I designed the row key of a HBase table as follows:
<clustering-prefix><yyyyMMdd><type><uid>
where the clustering-prefix is a two digit string allowing me to spread the load of a single day into the entire cluster, by grouping events into clusters.
I also created the table using the SPLITS_FILE clause, with the following split sequence:
002015010
012015010
022015010
032015010
042015010
...
992015010
012015011
022015011
...
This allows to send load to 100 regions in parallel, with pretty good performance, considering that the data is time-series.
Unfortunately, I noticed that many regions that are going to be filled in parallel (the day part is the same) are hosted by the same region server. That is, for example:
002015010 -> region_server_01 *
012015010 -> region_server_02
022015010 -> region_server_01 *
032015010 -> region_server_06 **
042015010 -> region_server_03
052015010 -> region_server_01 *
062015010 -> region_server_06 **
Ideally, if I have 100 region servers, I would like to assign regions in such a way that regions with a different clustering prefix (first two digits) are hosted by different region servers as much as possible.
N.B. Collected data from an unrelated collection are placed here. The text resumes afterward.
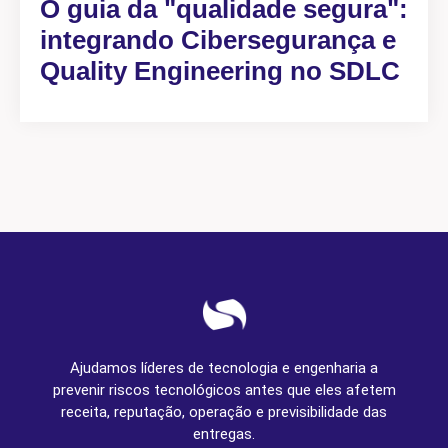
O guia da "qualidade segura":
integrando Cibersegurança e
Quality Engineering no SDLC
Ajudamos líderes de tecnologia e engenharia a
prevenir riscos tecnológicos antes que eles afetem
receita, reputação, operação e previsibilidade das
entregas.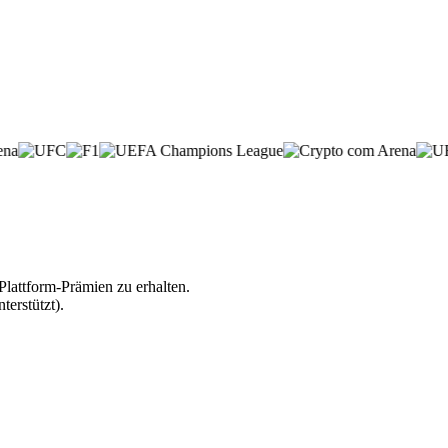
lattform-Prämien zu erhalten.
erstützt).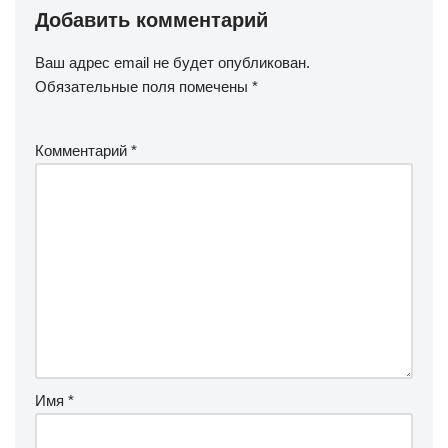
Добавить комментарий
Ваш адрес email не будет опубликован.
Обязательные поля помечены
*
Комментарий
*
Имя
*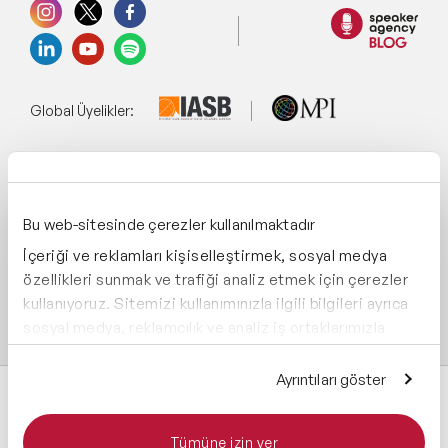
Global Üyelikler:
Yönetim Sistemi:
Bu web-sitesinde çerezler kullanılmaktadır
İçeriği ve reklamları kişiselleştirmek, sosyal medya
Destekliyoruz:
özellikleri sunmak ve trafiği analiz etmek için çerezler
kullanıyoruz. Sitemizi kullanımınızla ilgili bilgileri ayrıca
sosyal medya, reklamcılık ve analiz iş ortaklarımızla
paylaşabiliriz. İş ortaklarımız, bu bilgileri kendilerine
sağladığınız veya hizmetlerini kullanırken topladıkları
Ayrıntıları göster
diğer bilgilerle birleştirebilir.
Tümüne izin ver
I tried changing the order of region splits in SPLITS_FILE but the behavior didn't change.
The reason for this kind of row is related to read and write requirements:
- Write: events of a single day with different clustering prefixes will be written concurrently as they arrive
- Read: after some amount of time, events with the same clustering prefix received in a date range should be processed in batch by a Spark job
Question
Is there a way to configure HBase (AssignmentManager ?) for assigning different clustering prefixes to different region servers ?
Seems that the behaviour of the assignment process is random by default.